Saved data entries

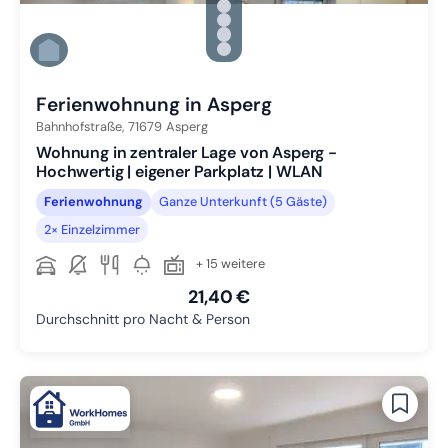
Zu Slide 2 wechseln
Zu Slide 3 wechseln
Zu Slide 4 wechseln
Zu Slide 5 wechseln
Zu Slide 6 wechseln
Ferienwohnung in Asperg
Bahnhofstraße,
71679
Asperg
Wohnung in zentraler Lage von Asperg -
Hochwertig | eigener Parkplatz | WLAN
Ferienwohnung
Ganze Unterkunft (5 Gäste)
2× Einzelzimmer
+ 15 weitere
21,40 €
Durchschnitt pro Nacht & Person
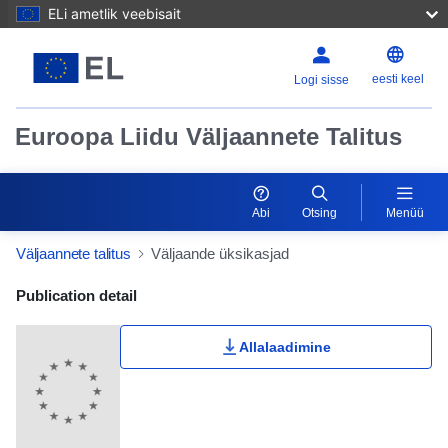
ELi ametlik veebisait
eesti keel
Logi sisse
Euroopa Liidu Väljaannete Talitus
Abi
Otsing
Menüü
Väljaannete talitus
Väljaande üksikasjad
Publication Detail Actions Portlet
Publication detail
Kasutaja hinnang
Allalaadimine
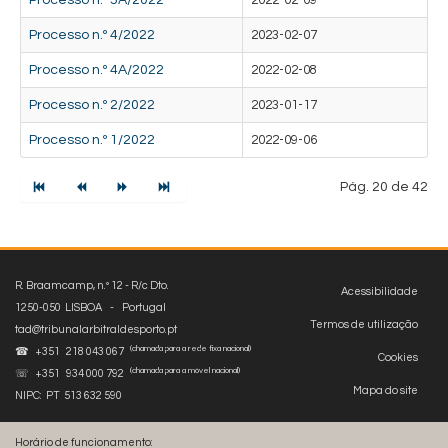
Processo n.º 5A/2022
2022-02-09
Processo n.º 4/2022
2023-02-07
Processo n.º 4A/2022
2022-02-08
Processo n.º 2/2022
2023-01-17
Processo n.º 1/2022
2022-09-06
Pág. 20 de 42
R. Braamcamp, n.º 12 - R/c Dto.
Acessibilidade
1250-050 LISBOA - Portugal
Termos de utilização
tad@tribunalarbitraldesporto.pt
(chamada para a rede fixa nacional)
☎ +351 218 043 067
Cookies
(chamada para a móvel nacional)
☏ +351 934 000 792
Mapa do site
NIPC: PT 513 632 590
Horário de funcionamento:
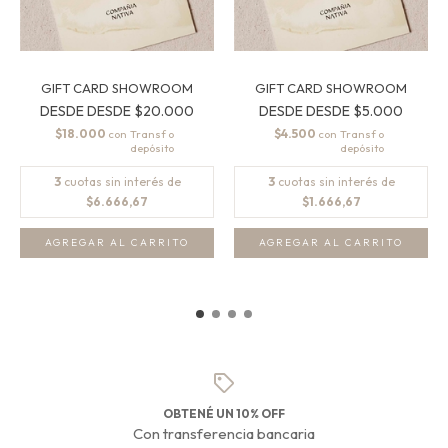
GIFT CARD SHOWROOM
GIFT CARD SHOWROOM
DESDE
DESDE
$20.000
DESDE
DESDE
$5.000
$18.000
$4.500
con
con
3
cuotas sin interés de
3
cuotas sin interés de
$6.666,67
$1.666,67
OBTENÉ UN 10% OFF
Con transferencia bancaria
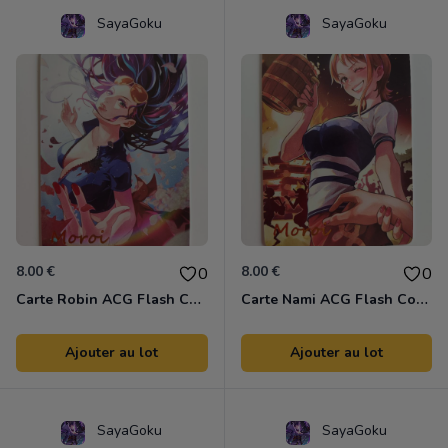
SayaGoku
SayaGoku
8.00 €
8.00 €
0
0
Carte Robin ACG Flash Colors
Carte Nami ACG Flash Colors
Ajouter au lot
Ajouter au lot
SayaGoku
SayaGoku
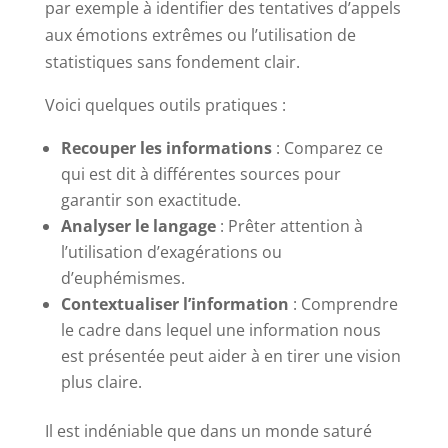
par exemple à identifier des tentatives d’appels
aux émotions extrêmes ou l’utilisation de
statistiques sans fondement clair.
Voici quelques outils pratiques :
Recouper les informations
: Comparez ce
qui est dit à différentes sources pour
garantir son exactitude.
Analyser le langage
: Prêter attention à
l’utilisation d’exagérations ou
d’euphémismes.
Contextualiser l’information
: Comprendre
le cadre dans lequel une information nous
est présentée peut aider à en tirer une vision
plus claire.
Il est indéniable que dans un monde saturé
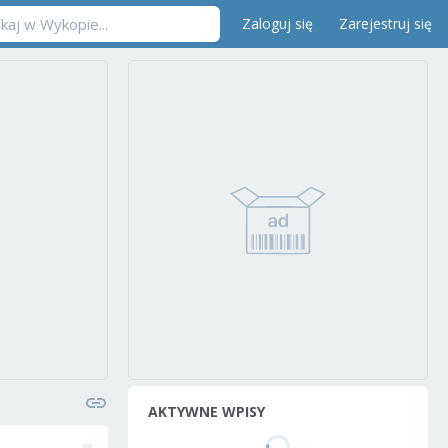
Zaloguj się
Zarejestruj się
AKTYWNE WPISY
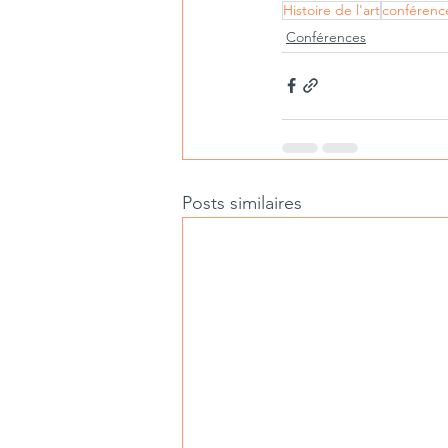
Histoire de l'art
conférenc
Conférences
Posts similaires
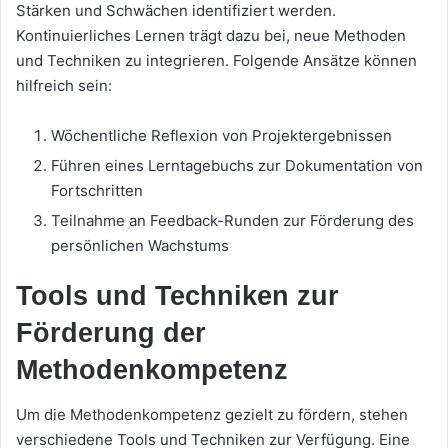
Stärken und Schwächen identifiziert werden.
Kontinuierliches Lernen trägt dazu bei, neue Methoden
und Techniken zu integrieren. Folgende Ansätze können
hilfreich sein:
Wöchentliche Reflexion von Projektergebnissen
Führen eines Lerntagebuchs zur Dokumentation von
Fortschritten
Teilnahme an Feedback-Runden zur Förderung des
persönlichen Wachstums
Tools und Techniken zur
Förderung der
Methodenkompetenz
Um die Methodenkompetenz gezielt zu fördern, stehen
verschiedene Tools und Techniken zur Verfügung. Eine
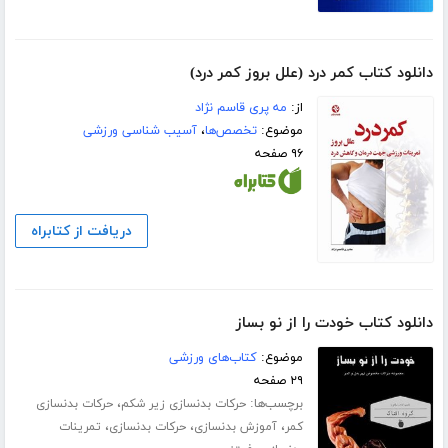
دانلود کتاب کمر درد (علل بروز کمر درد)
از:
مه پرى قاسم نژاد
موضوع:
تخصص‌ها
،
آسیب شناسی ورزشی
۹۶ صفحه
دریافت از کتابراه
دانلود کتاب خودت را از نو بساز
موضوع:
کتاب‌های ورزشی
۲۹ صفحه
برچسب‌ها:
،
حرکات بدنسازی زیر شکم
حرکات بدنسازی
،
،
،
کمر
آموزش بدنسازی
حرکات بدنسازی
تمرینات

Task
Output every record above verbatim, excluding images.

Task solution
Zu Slide 2 wechseln
Zu Slide 3 wechseln
Zu Slide 4 wechseln
Zu Slide 5 wechseln
Zu Slide 6 wechseln
Ferienwohnung in Asperg
Bahnhofstraße,
71679
Asperg
Wohnung in zentraler Lage von Asperg -
Hochwertig | eigener Parkplatz | WLAN
Ferienwohnung
Ganze Unterkunft (5 Gäste)
2× Einzelzimmer
+ 15 weitere
21,40 €
Durchschnitt pro Nacht & Person
ELi ametlik veebisait
eesti keel
Logi sisse
Euroopa Liidu Väljaannete Talitus
Abi
Otsing
Menüü
Väljaannete talitus
Väljaande üksikasjad
Publication Detail Actions Portlet
Publication detail
Kasutaja hinnang
Allalaadimine
Processo n.º 5A/2022
2022-02-09
Processo n.º 4/2022
2023-02-07
Processo n.º 4A/2022
2022-02-08
Processo n.º 2/2022
2023-01-17
Processo n.º 1/2022
2022-09-06
Pág. 20 de 42
R. Braamcamp, n.º 12 - R/c Dto.
Acessibilidade
1250-050 LISBOA - Portugal
Termos de utilização
tad@tribunalarbitraldesporto.pt
(chamada para a rede fixa nacional)
☎ +351 218 043 067
Cookies
(chamada para a móvel nacional)
☏ +351 934 000 792
Mapa do site
NIPC: PT 513 632 590
Horário de funcionamento:
GIFT CARD SHOWROOM
GIFT CARD SHOWROOM
DESDE
DESDE
$20.000
DESDE
DESDE
$5.000
$18.000
$4.500
con
con
3
cuotas sin interés de
3
cuotas sin interés de
$6.666,67
$1.666,67
OBTENÉ UN 10% OFF
Con transferencia bancaria
SayaGoku
SayaGoku
8.00 €
8.00 €
0
0
Carte Robin ACG Flash Colors
Carte Nami ACG Flash Colors
Ajouter au lot
Ajouter au lot
SayaGoku
SayaGoku
par exemple à identifier des tentatives d’appels
aux émotions extrêmes ou l’utilisation de
statistiques sans fondement clair.
Voici quelques outils pratiques :
Recouper les informations
: Comparez ce
qui est dit à différentes sources pour
garantir son exactitude.
Analyser le langage
: Prêter attention à
l’utilisation d’exagérations ou
d’euphémismes.
Contextualiser l’information
: Comprendre
le cadre dans lequel une information nous
est présentée peut aider à en tirer une vision
plus claire.
Il est indéniable que dans un monde saturé
Zaloguj się
Zarejestruj się
AKTYWNE WPISY
Histoire de l'art
conférenc
Conférences
Posts similaires
Stärken und Schwächen identifiziert werden.
Kontinuierliches Lernen trägt dazu bei, neue Methoden
und Techniken zu integrieren. Folgende Ansätze können
hilfreich sein:
Wöchentliche Reflexion von Projektergebnissen
Führen eines Lerntagebuchs zur Dokumentation von
Fortschritten
Teilnahme an Feedback-Runden zur Förderung des
persönlichen Wachstums
Tools und Techniken zur
Förderung der
Methodenkompetenz
Um die Methodenkompetenz gezielt zu fördern, stehen
verschiedene Tools und Techniken zur Verfügung. Eine
دانلود کتاب کمر درد (علل بروز کمر درد)
از:
مه پرى قاسم نژاد
موضوع:
تخصص‌ها
،
آسیب شناسی ورزشی
۹۶ صفحه
دریافت از کتابراه
دانلود کتاب خودت را از نو بساز
موضوع:
کتاب‌های ورزشی
۲۹ صفحه
برچسب‌ها:
،
حرکات بدنسازی زیر شکم
حرکات بدنسازی
،
،
،
کمر
آموزش بدنسازی
حرکات بدنسازی
تمرینات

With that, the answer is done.